Matzbach erreichte das Ende des Schachts und spähte hinaus. Kaum einen Meter unter ihm befand sich der Boden eines breiten Gangs, schwach beleuchtet von weit verteilten Lampen an der Decke. Finkele stand neben dem Schlupfloch und winkte.
Matzbach zögerte, blickte sich noch einmal um. Rechts hinter Finkele, in halber Höhe an der Wand, war eine Kamera montiert, die den Gärtner vermutlich noch nicht erfaßt hatte. Sie war so gerichtet, daß sie nur das unmittelbar vor und unter ihr befindliche Gangsegment registrieren konnte; vermutlich ließ sie sich von der Zentrale aus schwenken. Er kroch hinaus, ließ sich auf die Hände kippen, zog die Beine nach und stand auf. Ohne Finkele zu beachten, drückte er sich die Wand entlang zur Kamera, hielt sie mit einer Hand fest und riß mit der anderen die Kabel heraus.
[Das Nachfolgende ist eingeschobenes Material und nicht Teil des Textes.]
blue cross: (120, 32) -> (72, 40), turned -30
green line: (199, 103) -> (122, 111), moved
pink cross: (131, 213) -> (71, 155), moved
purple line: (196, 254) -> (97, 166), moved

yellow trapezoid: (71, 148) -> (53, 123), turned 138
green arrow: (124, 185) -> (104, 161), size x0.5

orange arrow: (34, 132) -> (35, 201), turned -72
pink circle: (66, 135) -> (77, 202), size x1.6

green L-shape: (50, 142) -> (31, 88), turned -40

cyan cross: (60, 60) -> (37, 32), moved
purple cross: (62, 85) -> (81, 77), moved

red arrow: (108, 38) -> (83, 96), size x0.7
»Scheiße«, sagte Finkele halblaut.
Als Matzbach sich zu ihm umdrehte, hatte der Gärtner eine kurzläufige Pistole in der Hand. Sie wies auf Matzbachs Bauch.
»Deine Waffe bitte.«
Matzbach holte langsam, vorsichtig einen Revolver aus einer Jackentasche, hielt ihn am Lauf und reichte ihn Finkele.
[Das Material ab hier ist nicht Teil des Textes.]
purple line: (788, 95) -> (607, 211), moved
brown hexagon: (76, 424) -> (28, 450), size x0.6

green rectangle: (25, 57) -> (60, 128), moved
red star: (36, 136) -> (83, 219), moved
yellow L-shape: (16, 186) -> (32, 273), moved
»Danke. Und jetzt bitte umdrehen und geradeaus weiter.«
Matzbach nickte, lächelte, drehte sich um und marschierte ohne Eile den Gang hinunter, vorbei an der nutzlosen Kamera, weg vom gitterlosen Lüftungsschacht.
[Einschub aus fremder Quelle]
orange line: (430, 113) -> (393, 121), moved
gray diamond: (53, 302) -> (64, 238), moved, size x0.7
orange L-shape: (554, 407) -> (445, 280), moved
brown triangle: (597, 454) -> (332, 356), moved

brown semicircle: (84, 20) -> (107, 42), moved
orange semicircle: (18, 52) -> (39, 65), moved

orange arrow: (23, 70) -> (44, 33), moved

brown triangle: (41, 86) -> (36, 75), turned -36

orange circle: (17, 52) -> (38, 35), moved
»Das scheint dich gar nicht zu überraschen.«
Matzbach blickte über die Schulter zurück. »Nein, Herr KaLeu. Überrascht mich nicht.«
Finkele schnitt eine Grimasse. »Woher weißt du das?«
»Als Bewohner der Stadt Bonn weiß ich, daß in diesem Lande nichts geheimzuhalten ist. Deshalb kenn ich auch einpaar Leute, bei denen man bestimmte Auskünfte kaufen kann. Und bei denen man gewisse, eh, Rückversicherungen abschließen kann, wenn man riskante Dinge plant.«
»Über Rückversicherungen reden wir später.« Finkele ging anders und sprach anders als »der Gärtner«. Kein breitbeiniges Schlurfen mehr, keine vernuschelten Konsonanten.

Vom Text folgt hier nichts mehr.